Escrito por Ney Nunes |
Uma parcela importante da intelectualidade e da militância política
situada na margem esquerda do petismo incorporou o discurso do golpe no
que se refere ao afastamento da presidente Dilma Rousseff. Esse fato
talvez seja o maior ganho político do PT em todo o contexto de grandes
derrotas para o partido do ex-presidente Lula.
Se analisarmos o processo de impeachment em curso como um golpe de
Estado reacionário, não caberiam tergiversações entre aqueles que se
reivindicam da esquerda revolucionária: a única resposta política
coerente seria um alinhamento incondicional com o governo ameaçado na
luta contra os golpistas, independentemente de diferenças
político-estratégicas, ou seja, uma frente única que objetivasse barrar o
golpe, caso contrário, essa adesão à narrativa do golpe serviria,
essencialmente, para legitimar o petismo enquanto oposição de esquerda
ao novo governo burguês de plantão.
Não se trata aqui de um pormenor semântico ou de um preciosismo
conceitual. A caracterização política equivocada, nesses casos, quase
sempre resulta em táticas desastradas no tabuleiro político e no terreno
da luta de classes. Por falar nessa velha senhora, é recomendável
identificarmos os interesses e as frações de classe envolvidas na
disputa em torno do Palácio do Planalto.
Até o advento do segundo mandato da presidente Dilma, os governos
petistas lograram acomodar os interesses das diversas frações da
burguesia, desde os onipresentes banqueiros aos agronegociantes,
passando pelos megaempreiteiros e chegando aos “capitães” da indústria
paulistana. Essa orquestra tocava afinada, pelo menos até o “Titanic”
começar a balançar com o crescimento da “marolinha” no mar bravio da
crise capitalista mundial.
O respiro na economia brasileira, após o susto da crise dos títulos financeiros subprime
de 2008, não duraria muito. A desvalorização das commodities e a fuga
dos capitais mais voláteis erodiu o castelo de cartas do Brasil
“potência emergente”. Logo, a política de conciliação de classes, que
servia migalhas aos de baixo, enquanto negociava a divisão do butim com
os de cima, se mostrou insuficiente diante da nova conjuntura. Os
setores burgueses hegemônicos pressionaram por uma correção de rumos que
permitisse defender seus lucros e transferir os prejuízos para os
ombros largos da classe trabalhadora. O novo mantra era: ajuste fiscal
com reformas trabalhista e previdenciária.

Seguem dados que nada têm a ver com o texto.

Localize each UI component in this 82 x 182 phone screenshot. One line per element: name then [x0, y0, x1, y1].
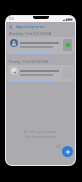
staticText: 9:41 — [9, 17, 15, 21]
button[interactable]: Back — [8, 24, 14, 30]
button[interactable]: Status — [7, 65, 74, 82]
staticText: Thursday, 17 Feb 2022 09:30 AM — [9, 60, 49, 64]
button[interactable]: Status — [63, 39, 72, 51]
button[interactable]: Add appointment — [62, 146, 73, 157]
staticText: Wednesday, 16 Feb 2022 09:30 AM — [9, 32, 52, 36]
button[interactable]: Share — [55, 143, 62, 150]
button[interactable]: No self appointments, click here to add … — [6, 130, 75, 139]
staticText: Appointments — [16, 24, 45, 30]
button[interactable]: Status — [7, 37, 74, 54]
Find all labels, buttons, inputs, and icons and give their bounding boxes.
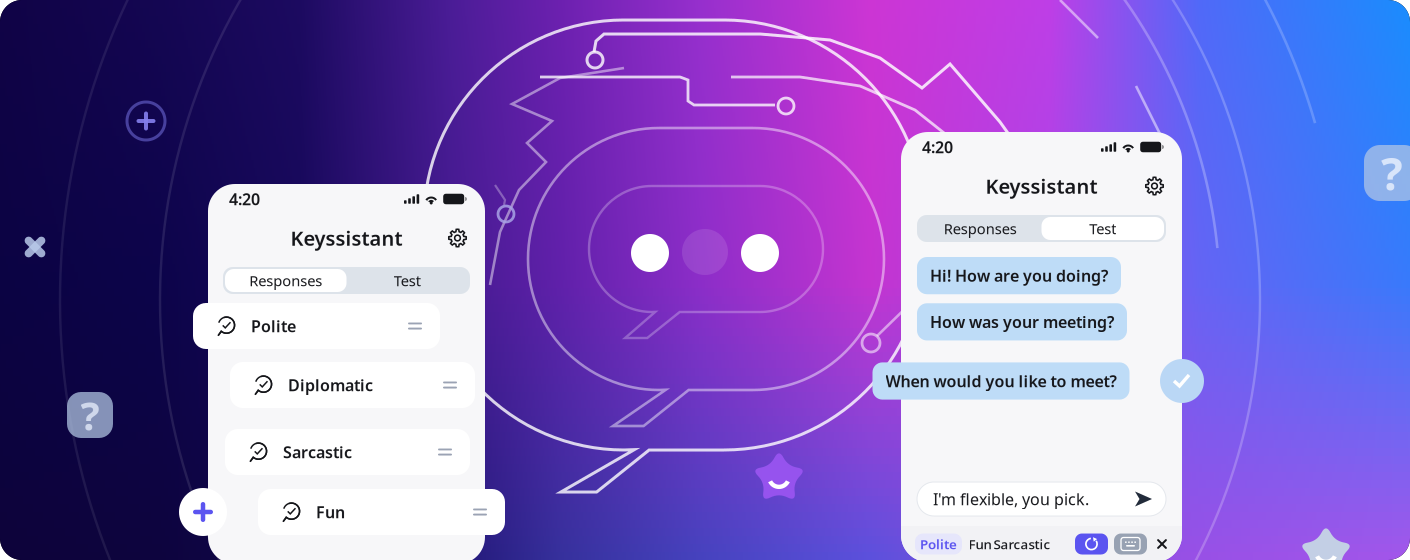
button[interactable]: Close — [1153, 535, 1171, 553]
button[interactable]: Fun — [258, 489, 505, 535]
button[interactable]: Sarcastic — [225, 429, 470, 475]
staticText: Fun — [968, 535, 992, 553]
staticText: Sarcastic — [994, 535, 1050, 553]
button[interactable]: Test — [1042, 217, 1164, 240]
staticText: 4:20 — [922, 136, 953, 158]
staticText: 4:20 — [229, 188, 260, 210]
staticText: ? — [1381, 143, 1403, 203]
staticText: Responses — [249, 271, 322, 290]
staticText: Polite — [251, 315, 296, 337]
button[interactable]: Fun — [967, 534, 993, 554]
button[interactable]: Polite — [915, 534, 962, 554]
staticText: Hi! How are you doing? — [930, 265, 1108, 286]
button[interactable]: Regenerate — [1075, 534, 1108, 554]
staticText: ? — [80, 388, 100, 442]
staticText: Keyssistant — [290, 225, 402, 251]
button[interactable]: Polite — [193, 303, 440, 349]
staticText: Fun — [316, 501, 345, 523]
button[interactable]: Diplomatic — [230, 362, 475, 408]
staticText: Responses — [944, 219, 1017, 238]
staticText: Test — [394, 271, 421, 290]
button[interactable]: Settings — [444, 224, 471, 252]
staticText: When would you like to meet? — [886, 370, 1116, 392]
staticText: I'm flexible, you pick. — [933, 488, 1089, 510]
staticText: Test — [1089, 219, 1116, 238]
button[interactable]: Keyboard — [1114, 534, 1147, 554]
button[interactable]: Sarcastic — [993, 534, 1051, 554]
staticText: Keyssistant — [986, 173, 1098, 199]
button[interactable]: Settings — [1141, 172, 1168, 200]
button[interactable]: Responses — [919, 217, 1042, 240]
staticText: Sarcastic — [283, 441, 352, 463]
button[interactable]: Test — [346, 269, 468, 292]
staticText: Diplomatic — [288, 374, 373, 396]
button[interactable]: Responses — [225, 269, 346, 292]
staticText: Polite — [920, 535, 957, 553]
staticText: How was your meeting? — [930, 311, 1114, 332]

A presidente, logo após sua apertada vitória eleitoral, tratou de
atender aos reclamos do grande capital, jogando na lata do lixo suas
bravatas de campanha e incorporando a agenda dos seus adversários
neoliberais. Para não deixar dúvidas, chamou um executivo do Bradesco
para comandar a política econômica. Mas as dificuldades em negociar com a
sua base política medidas mais duras contra a classe trabalhadora,
somadas aos escândalos de corrupção turbinados pela Lava Jato, minaram
sua popularidade e o respaldo burguês ao seu governo.
Consolidou-se uma maioria parlamentar oposicionista no Senado e na
Câmara dos Deputados e, assim, o caminho estava livre para, através de
manobras políticas e intensa campanha midiática, desfechar o afastamento
da presidente. A alternativa escolhida pela nova maioria parlamentar
foi o processo de impeachment, ferramenta do arsenal jurídico-político
burguês que já tinha sido utilizada nos anos 90 contra o então
presidente Collor.
Elevar essa manobra típica do jogo sujo da política burguesa à
categoria de golpe de Estado, fazendo comparações absurdas com o golpe
de 64 e até mesmo com a ascensão do nazismo na Alemanha, quando
efetivamente à derrubada do governo seguiu-se o desmantelamento do
regime político vigente (democracia burguesa) e a imposição de outro
(ditadura), inscreve-se na tentativa de construir uma narrativa farsesca
com claros objetivos políticos, nesse caso, a relocalização do petismo
enquanto força hegemônica no campo da oposição de esquerda.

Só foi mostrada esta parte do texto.